Right, though of course Moore's Law will tend to erode this over time
if it's simply CPU-intensive. Use a scheme that lets you adjust it with time.
For example, if you're simply iterating a hash function, store the count with
the password, and let the adminstrator increase it for new passwords as needed.
> 
> b.  Use a unique per-passphrase salt of at least 32 bits.
> 
Why 32 bits?  Salts are good, and often cheap, but I'm curious what your 
rationale is.  Traditionally, a salt serves two purposes:  to increase the 
expense (CPU and storage) of precomputing a dictionary, and to make it harder 
to find two passwords with the same salt.  UNIX uses a 12-bit salt, which is
often quite sufficient.  Given a million-entry dictionary, and using your 
number of .5 seconds/guess, with no salt at all it would take ~139 hours to
precompute the hash of all guesses.  Clearly, that's too low.  But 4096*139
is ~24000 days.  Granted, that process can be parallelized, but it's still
a lot of computing -- 240 days for a hundred machines crunching.

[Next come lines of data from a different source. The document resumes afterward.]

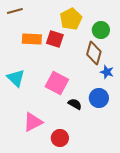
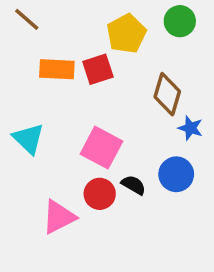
brown line: (15, 11) -> (27, 19), turned 56
green circle: (101, 30) -> (180, 21), moved
red square: (55, 39) -> (98, 69), turned -36
red circle: (60, 138) -> (100, 194), moved

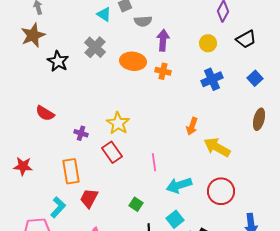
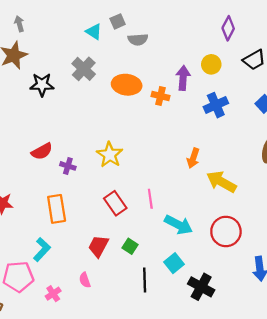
purple arrow: (163, 40) -> (183, 78), moved
black star: (58, 61) -> (42, 85), turned -30
red semicircle: (45, 113) -> (42, 151), moved, turned -60
red rectangle: (112, 152) -> (115, 203), moved
cyan arrow: (179, 185) -> (179, 225), turned -135
red trapezoid: (89, 198) -> (98, 246), moved

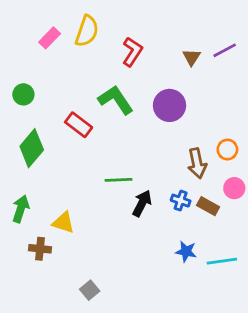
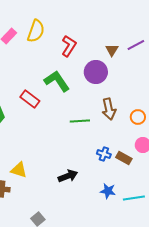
purple circle: (170, 105) -> (96, 72), moved
brown arrow: (197, 163) -> (109, 109), moved
green line: (119, 180) -> (80, 121), moved
black arrow: (142, 203) -> (68, 176), moved, turned 42

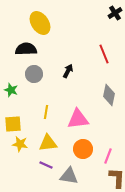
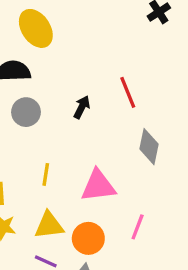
red line: (104, 54) -> (128, 92), moved
orange circle: (83, 149) -> (88, 238), moved
pink line: (108, 156) -> (138, 227), moved

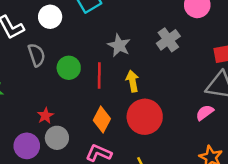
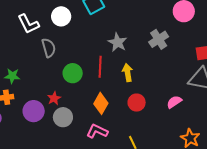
green circle: (69, 68) -> (73, 73), moved
pink semicircle: (205, 113) -> (174, 102), moved
red circle: (145, 117) -> (137, 103), size x0.6
purple circle: (27, 146) -> (34, 111), moved

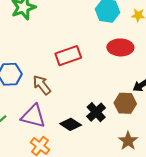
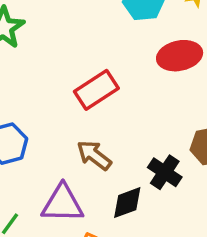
brown arrow: (42, 85) -> (94, 155), moved
black diamond: (71, 124) -> (127, 203), turned -40

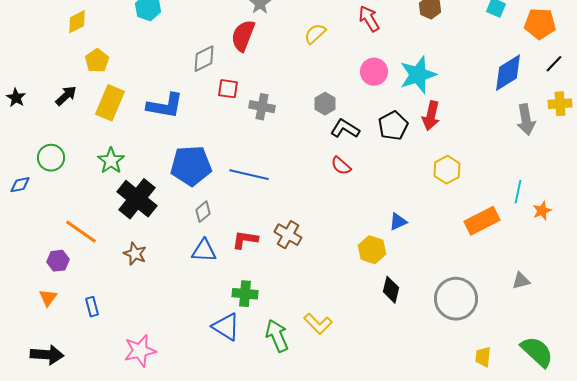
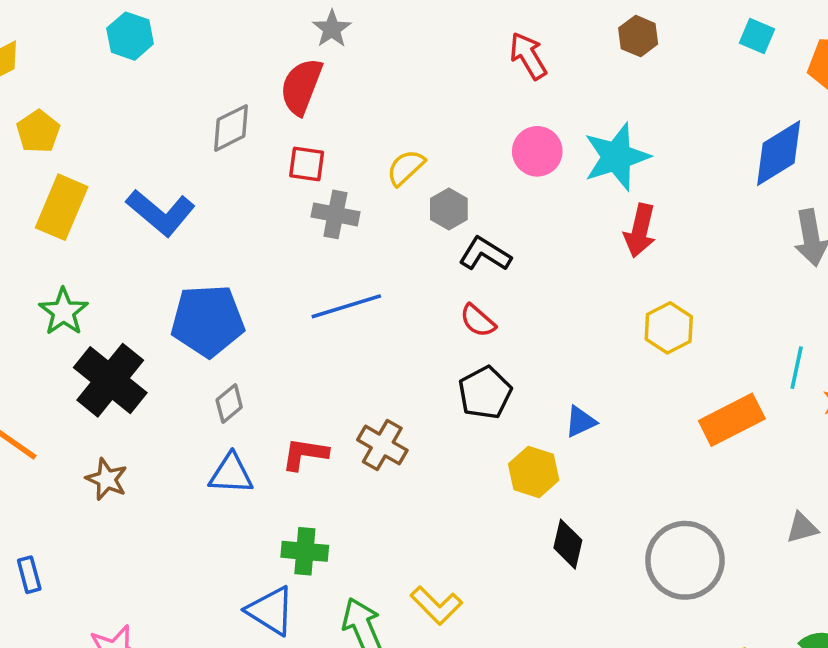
yellow semicircle: (315, 34) -> (406, 168), moved
red square: (228, 89) -> (307, 164), moved
blue L-shape: (165, 106) -> (161, 213), turned 30
black pentagon: (393, 126) -> (485, 393), moved
blue line: (249, 175) -> (346, 306), moved, turned -30

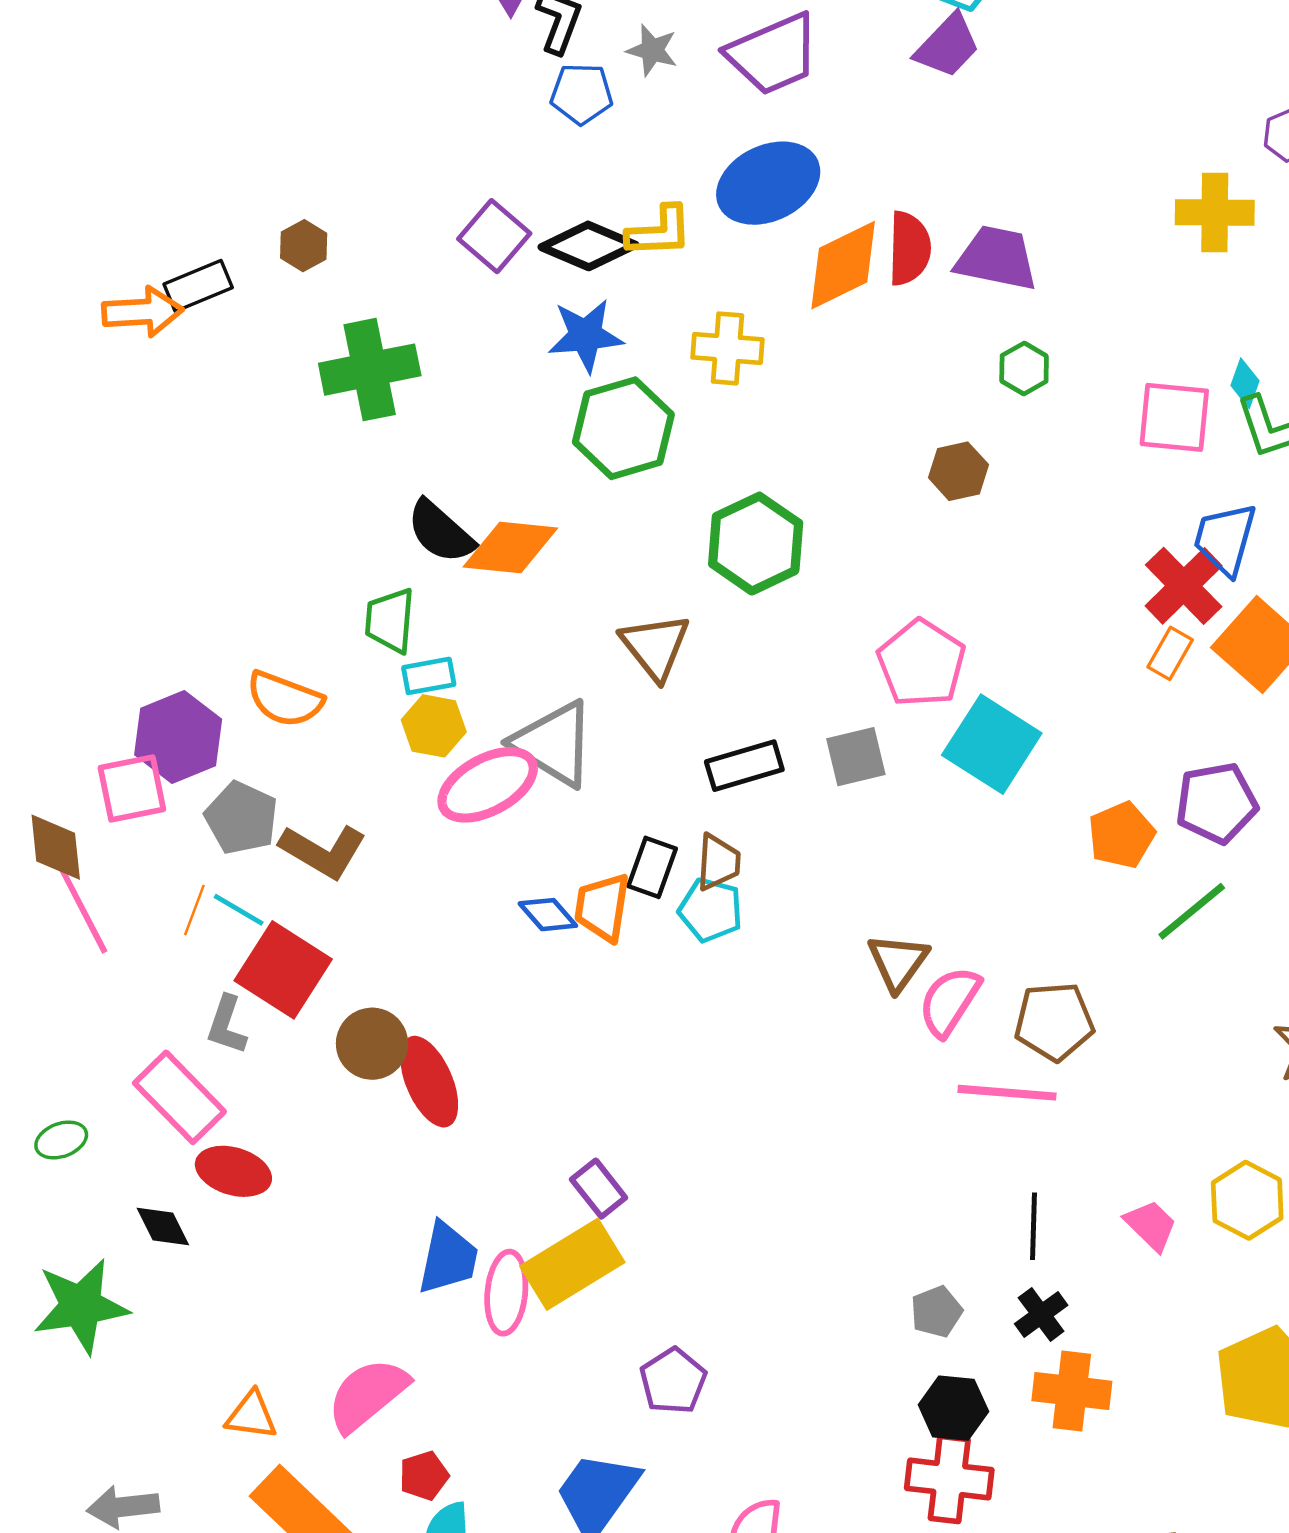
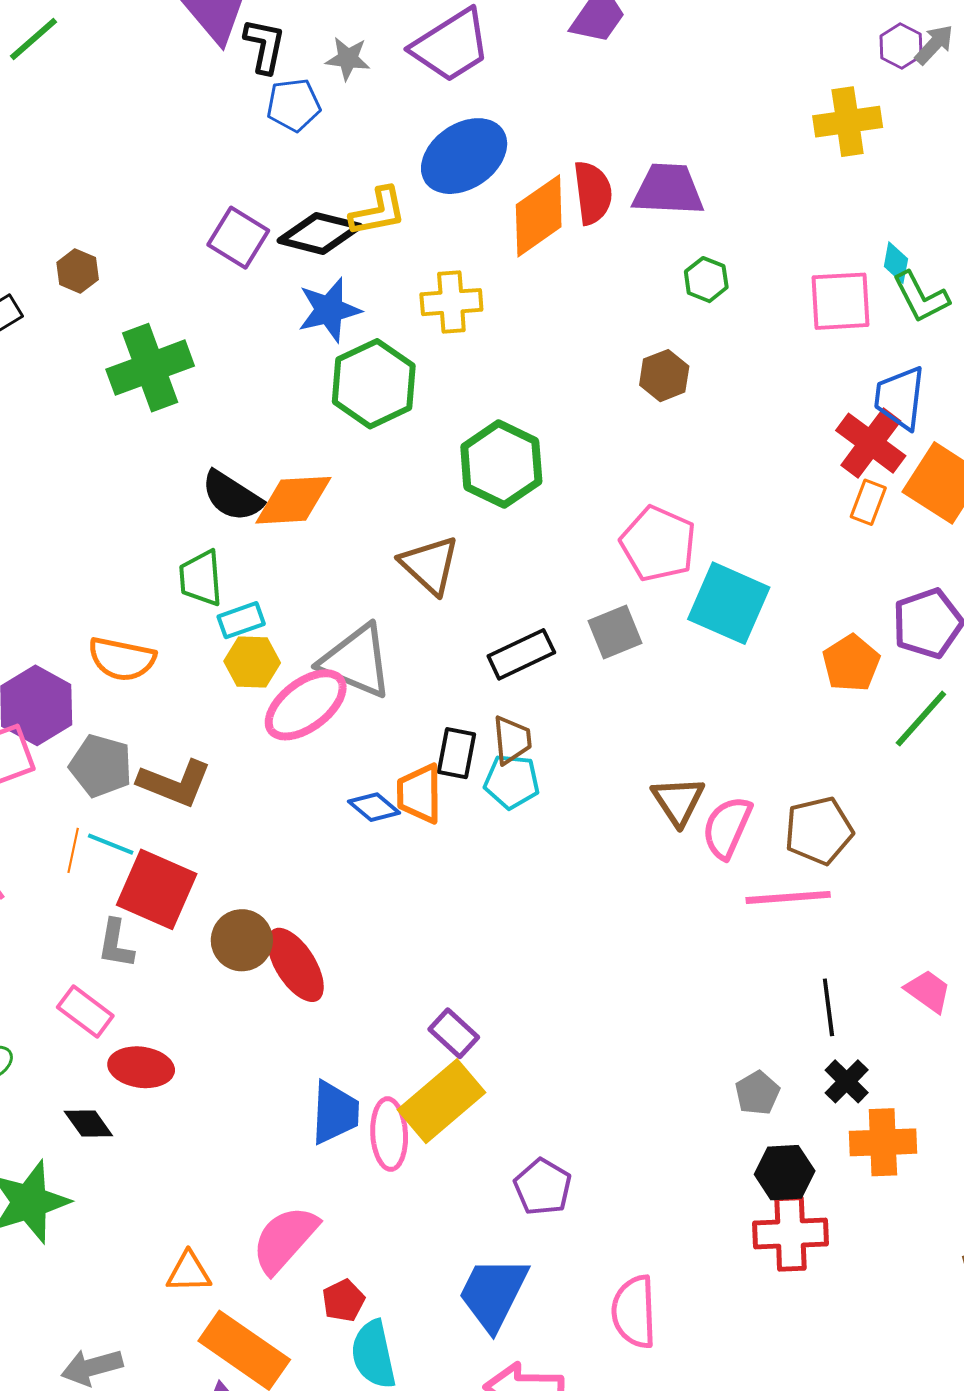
pink rectangle: (179, 1097) -> (85, 1012), size x0.7

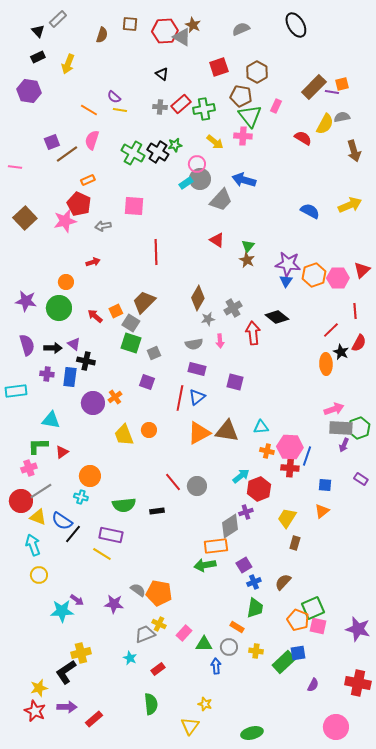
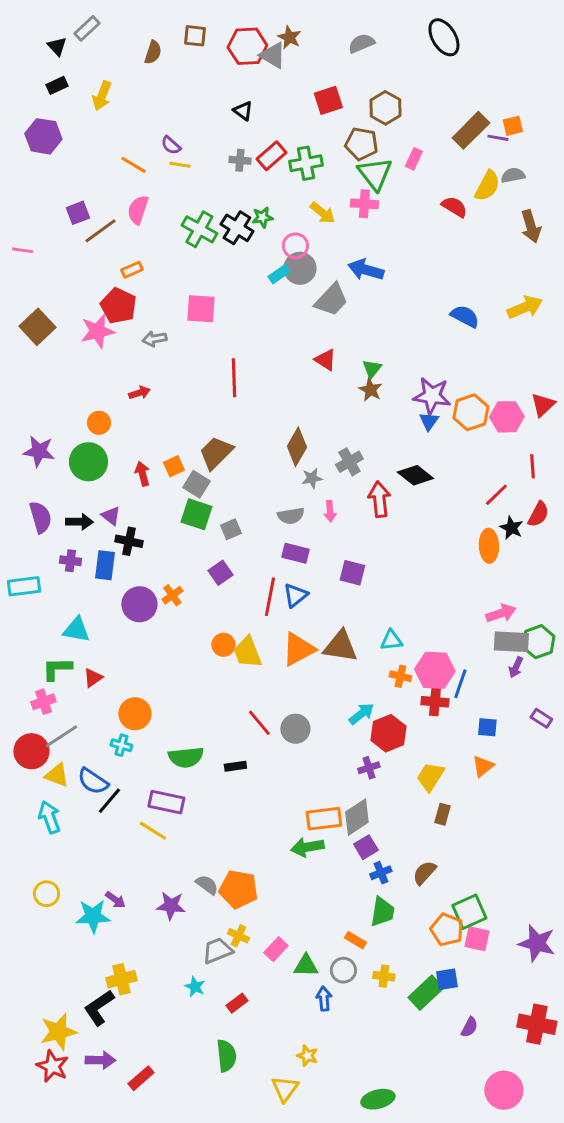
red arrow: (95, 316) -> (142, 474), turned 35
purple square: (147, 382) -> (220, 573), turned 35
yellow trapezoid: (124, 435) -> (247, 652), moved
gray diamond: (230, 526) -> (357, 817), moved
yellow circle: (39, 575) -> (46, 894), moved
yellow star: (39, 688) -> (58, 1032), size x1.4

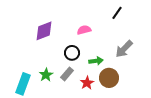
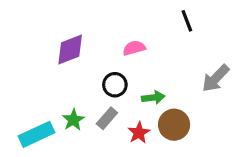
black line: (117, 13) -> (187, 21), turned -56
gray arrow: (124, 49) -> (216, 78), moved
cyan rectangle: (23, 84) -> (37, 134), turned 45

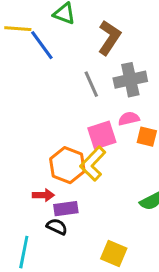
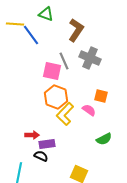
gray cross: (130, 80) -> (90, 58), turned 35
pink semicircle: (129, 119) -> (89, 110), moved, turned 48
pink square: (102, 135) -> (52, 71), moved, turned 30
orange hexagon: (67, 165) -> (56, 97), moved

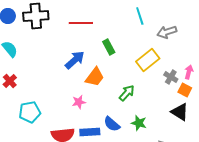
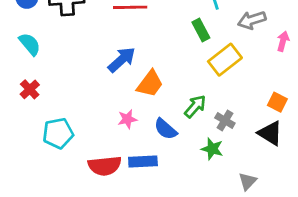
green rectangle: (109, 47) -> (201, 30), moved
pink arrow: (189, 72) -> (283, 41), moved
gray cross: (171, 77) -> (225, 121), moved
blue semicircle: (112, 124) -> (166, 129), moved

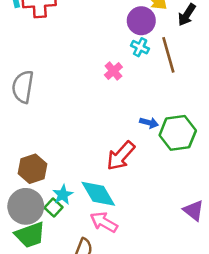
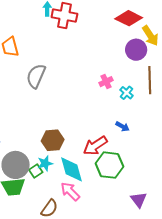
cyan cross: (140, 47) -> (127, 93), moved
green hexagon: (178, 133) -> (110, 165), moved
brown hexagon: (32, 169) -> (53, 140), moved

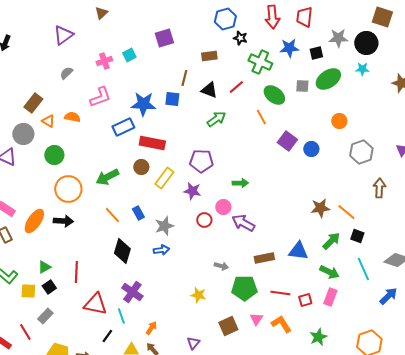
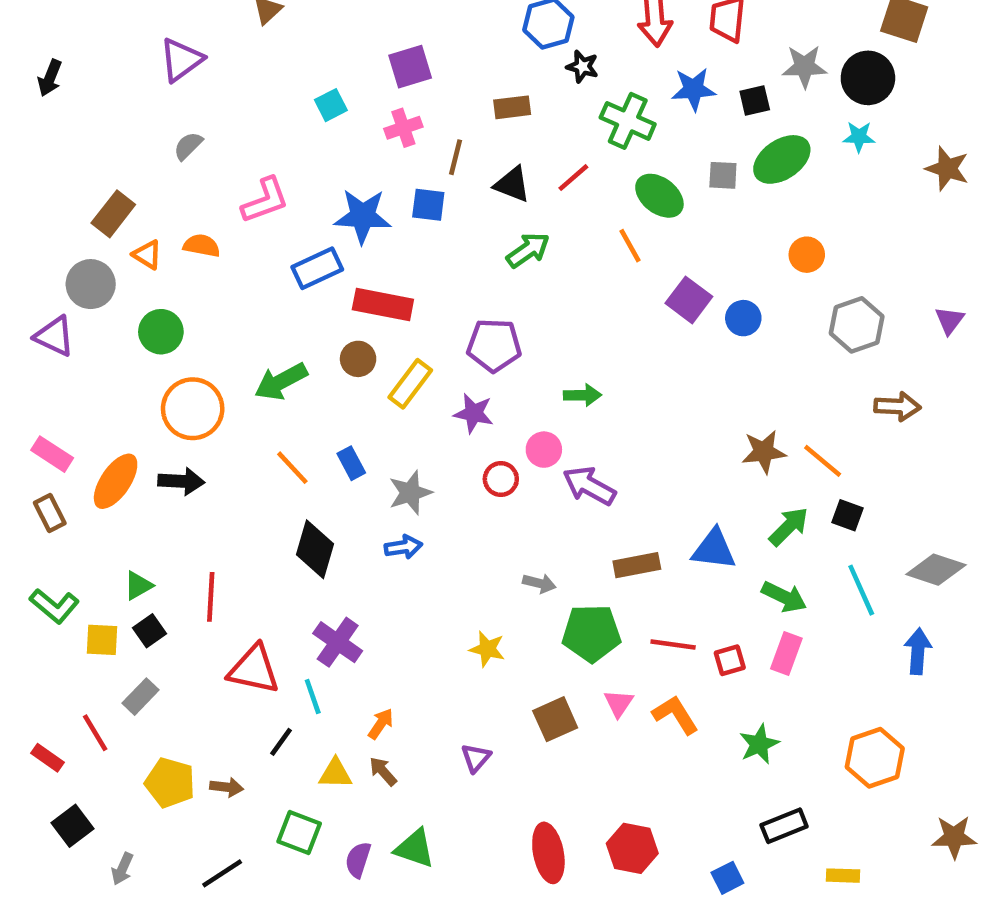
pink cross: (104, 61) -> (403, 128), moved
brown arrow: (379, 188) -> (897, 406), turned 90
blue arrow: (388, 296) -> (918, 651), turned -42

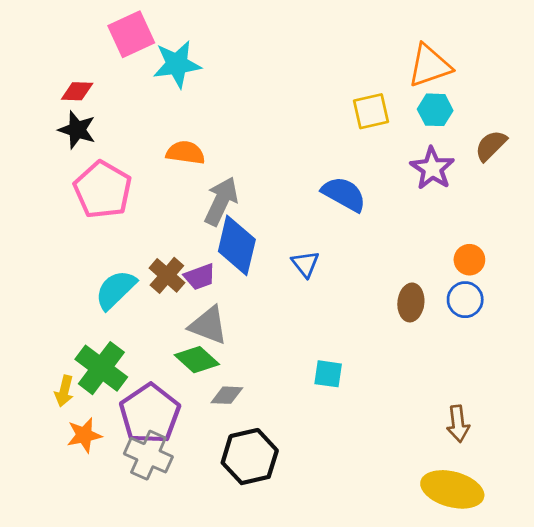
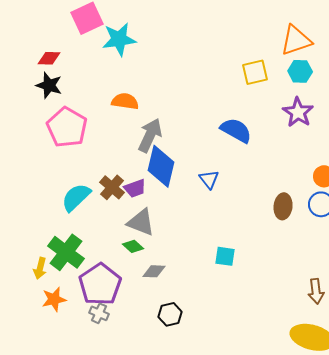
green diamond: (197, 360) -> (133, 246), size x0.7
gray cross: (148, 455) -> (99, 313), size x0.6
black hexagon: (250, 457) -> (170, 314), size x0.6

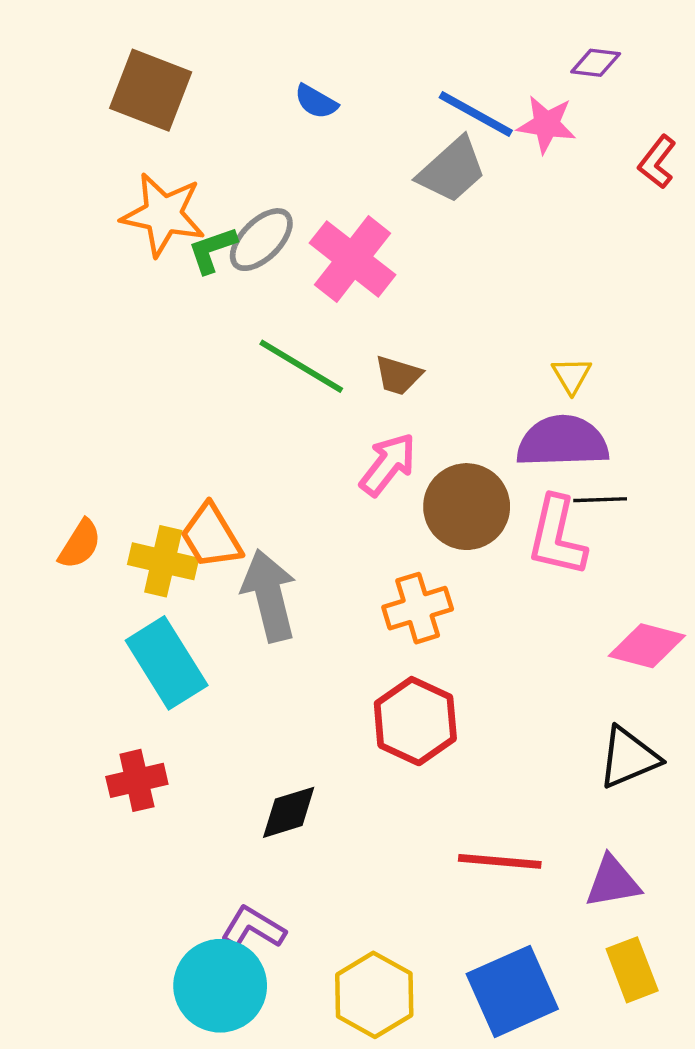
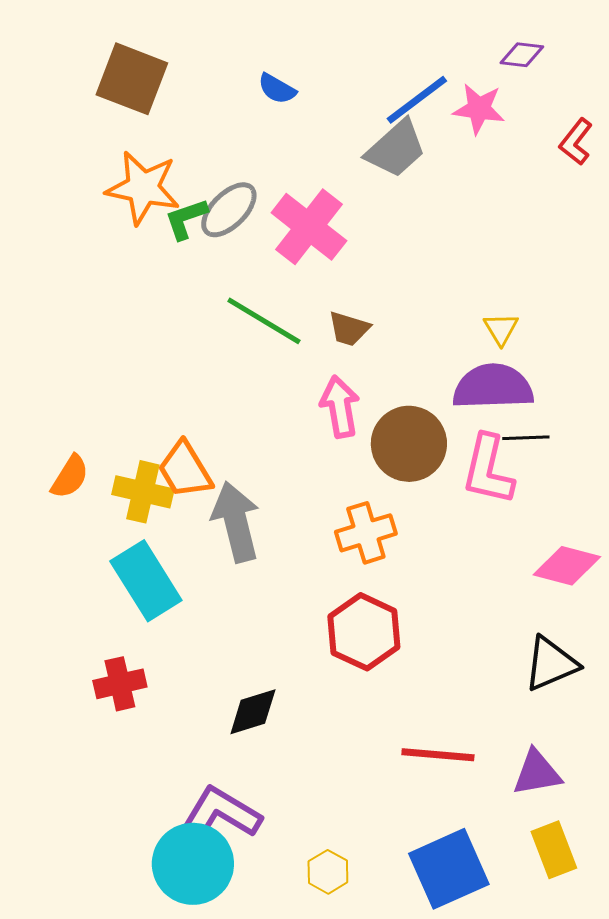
blue line: (476, 114) -> (417, 100), turned -66
pink arrow: (388, 464) -> (340, 407), turned -48
purple L-shape: (253, 928) -> (222, 813), size x1.4
yellow hexagon: (374, 995) -> (328, 872), size x0.6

That number is still too low for long-term safety of a password used for
secrecy, rather than login.  But it's far from clear to me that one needs
to go to 32 bits, if that process is at all expensive.  (UNIX implemented
its salt by swapping entries in the E-box of DES.  That's not a scheme that
scales well to a bigger salt.  Note, though, that it also had the advantage of
ruling out the use of stock DES chips for password-guessing.)